The surgeons were not blinded regarding the preoperative TVS examination, as the TVS
examinations are routinely performed for the planning of the surgery.
For endometriotic lesions involving #Enzian compartment A (vagina, retrocervical area
and/or rectovaginal septum; [Fig. 1 ], panel a), B (uterosacral ligaments, parametrium; [Fig. 1 ], panel b), and C (rectum; [Fig. 1 ], panel c), the definition proposed by the International Deep Endometriosis Analysis
group (IDEA) [7 ] statement was used regarding the vagina and rectovaginal septum.

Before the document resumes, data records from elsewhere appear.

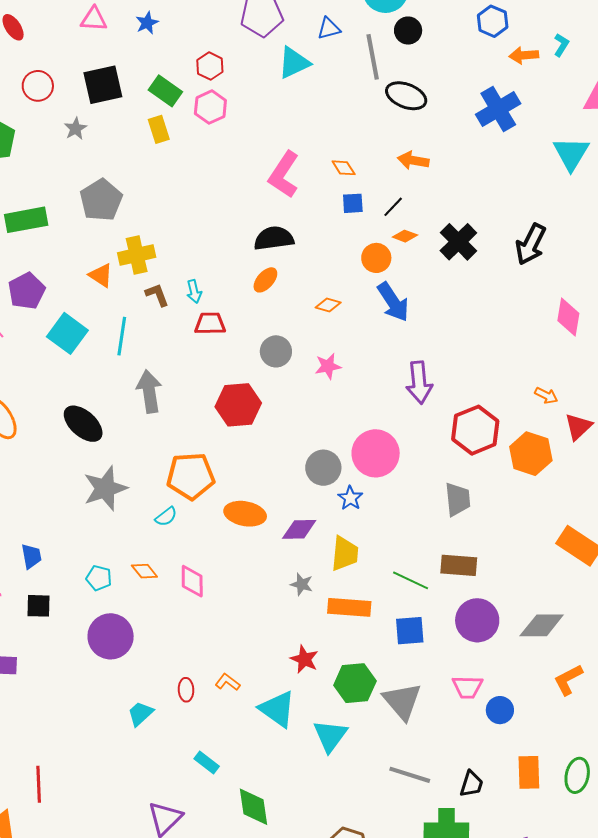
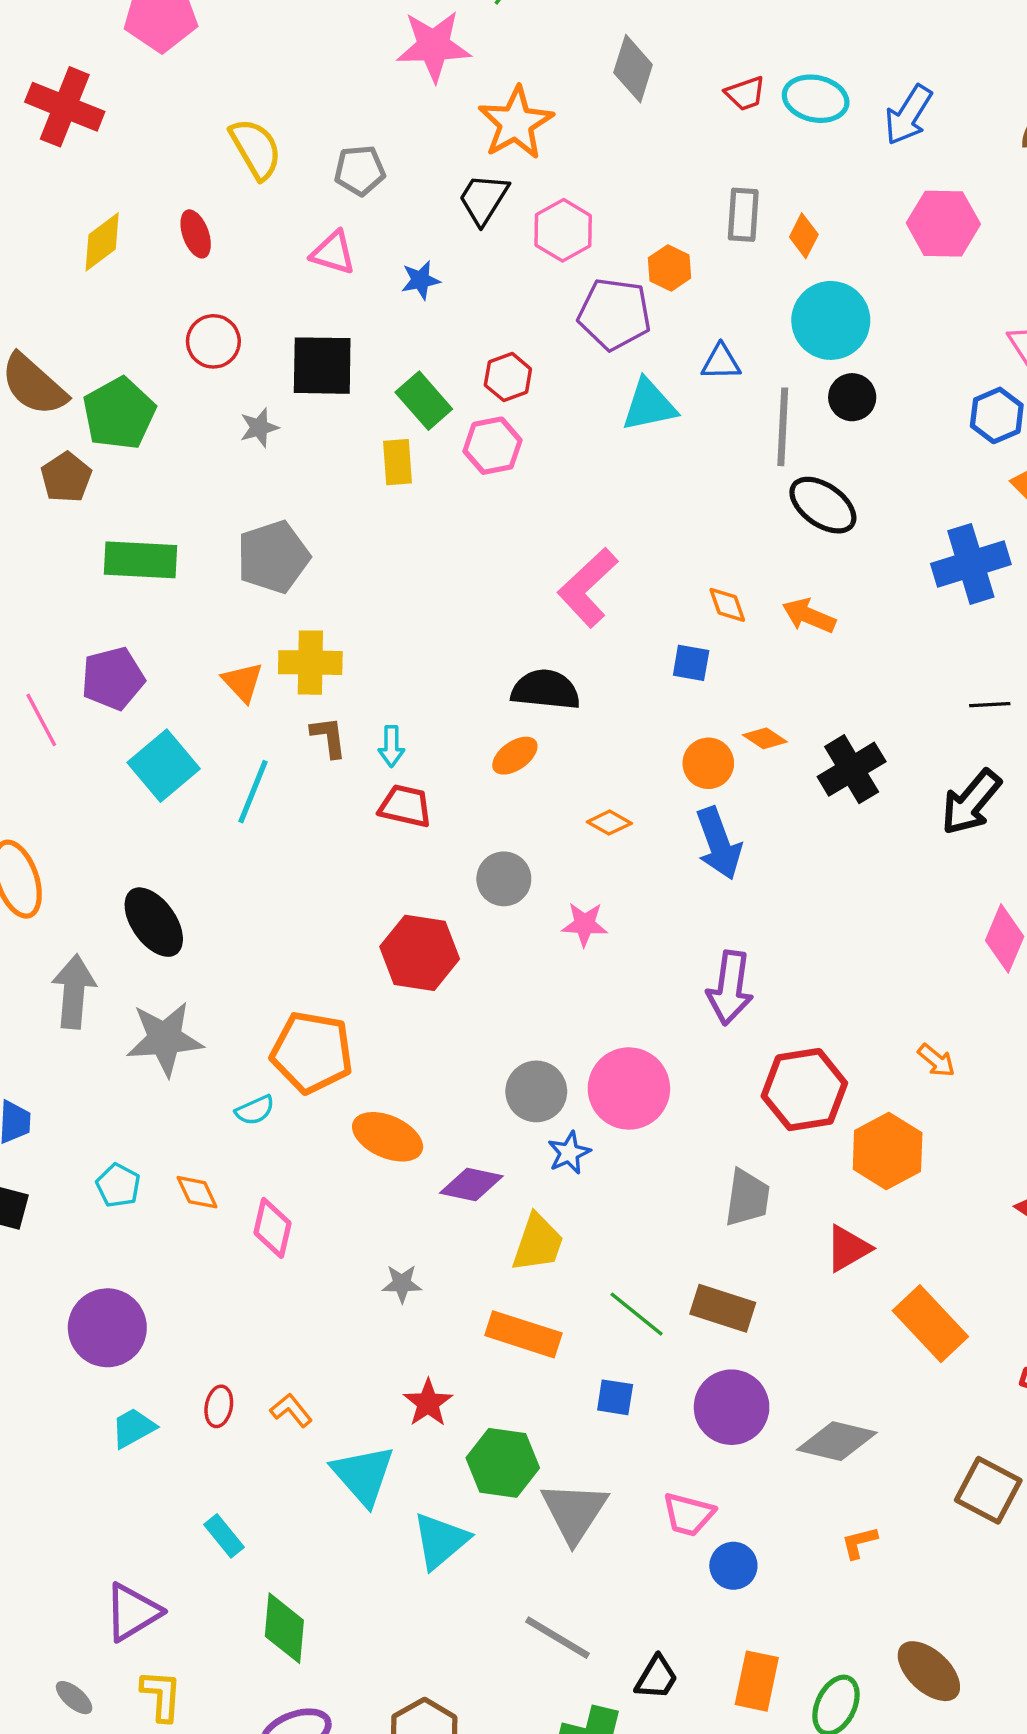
orange diamond: (344, 168) -> (727, 605), moved
black line: (393, 207) -> (990, 705), moved, turned 30
gray arrow: (149, 391) -> (74, 992), moved
red triangle: (578, 427) -> (848, 1248), moved
gray star: (302, 584) -> (402, 1284), moved, turned -30
blue square: (410, 631) -> (615, 1397), size x0.7
purple circle: (111, 636) -> (107, 1328), moved
orange L-shape: (568, 680) -> (859, 1542), size x0.7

According to the
#Enzian classification, the size of an endometriotic lesion in #Enzian compartments
A, B, and C was described as severity stage 1=lesion size < 1 cm; stage 2=lesion size
1–3 cm, and stage 3=lesion size > 3 cm [6 ].
Fig. 1 Representative ultrasound images of endometriotic lesions in #Enzian compartment A
(panel a ), #Enzian compartment B (panel b ), #Enzian compartment C (panel c ), and #Enzian compartment O (panel d ).
For #Enzian compartment O (ovary; [Fig. 1 ], panel d), each side (left/right) was considered separately and the different severity
stages of ovarian endometriotic cysts on the respective side were classified as stage
1 = maximal diameter of the lesion (or sum of the maximal diameters of all cysts in
the presence of more than one cyst in an ovary) < 3 cm; stage 2 = 3–7 cm and stage
3 = > 7 cm. Furthermore, missing ovaries on one or both sides were recorded.
#Enzian compartment T (tubo-ovarian condition) was again evaluated for each side separately
(left/right) and the severity stages were extracted from the TVS and surgery reports
using the following criteria: stage 1 = mild adhesions (tube, ovary, and pelvic side
wall appearing to adhere to each other); stage 2 = moderate adhesions (additional
adhesions to the uterus); stage 3 = severe (adhesions additionally affecting the bowel
and/or USL).
Furthermore, DE lesions affecting #Enzian compartment FB (urinary bladder; [Fig. 2 ], panel a), FI (other intestinal locations, i.e., sigmoid colon, small bowel, etc.),
FU (ureters; [Fig. 2 ], panel b) and FO (other extragenital lesions; [Fig. 2 ], panel c) were evaluated.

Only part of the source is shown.